In clinical studies, the time to treatment from admission in the emergency department to administration of treatment for sepsis was delayed by an average of four hours when clinicians were applying standard of care testing and treatment, Crouser said.
With the Early Sepsis Indicator, "ideally, we want to get the time to detect sepsis down to less than two hours," he said.
In the clinical trial led by Crouser, 2,158 patients were enrolled from April 2017 through January 2018. Test results from the University of Pittsburgh Medical Center and Hackensack University Medical Center were also included, and findings from the trial are expected to be be published soon in the journal Critical Care Medicine, Crouser said.
According to Beckman Coulter, a positive result in the trial signaled a higher probability of sepsis and enabled physicians to initiate lifesaving treatments faster, and a negative reading indicated a lower probability of sepsis. Compared to reviewing white blood cell count alone, the sepsis indicator strengthens a clinician’s suspicion of sepsis by 43 percent. When the results are combined with clinical signs and symptoms, a clinician's confidence in helping to rule out sepsis improves by 63 percent, the firm said.
Crouser noted that the FDA clearance is for use of the Early Sepsis Indicator with adults in the ED "because that was the clinical setting used in the clinical trial."
Holden noted that clinicians would use the Early Sepsis Indicator prior to performing other tests to confirm or rule out sepsis, including procalcitonin biomarkers, molecular tests, and antimicrobial susceptibility tests.
Many diagnostic companies already market procalcitonin and molecular tests to diagnose bloodstream infections, including sepsis. Beckman Coulter itself has developed a new procalcitonin immunoassay that has received CE marking and is pending an FDA decision for clearance in the US, Holden said.

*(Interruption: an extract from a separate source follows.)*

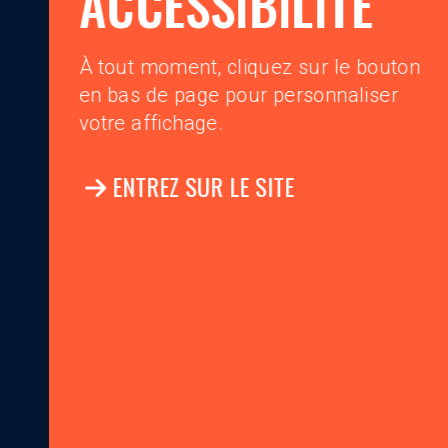
ACCESSIBILITÉ
À tout moment, cliquez sur le bouton
en bas de page pour personnaliser
votre affichage.
ENTREZ SUR LE SITE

In April, GenMark Diagnostics received 510(k) clearance from the US Food and Drug Administration for a panel to detect gram-negative bacteria in blood cultures. It completes GenMark's suite of multiplex panels to detect bloodstream infections that can cause sepsis.
French diagnostics firm Novacyt said recently that its molecular testing division Primerdesign has extended its sepsis assay development contract with Immunexpress.
In February, Immunexpress said it received a funding commitment of $744,739 from the US Department of Health and Human Services (HHS) for the development and commercialization of its SeptiCyte sample-to-result sepsis assay.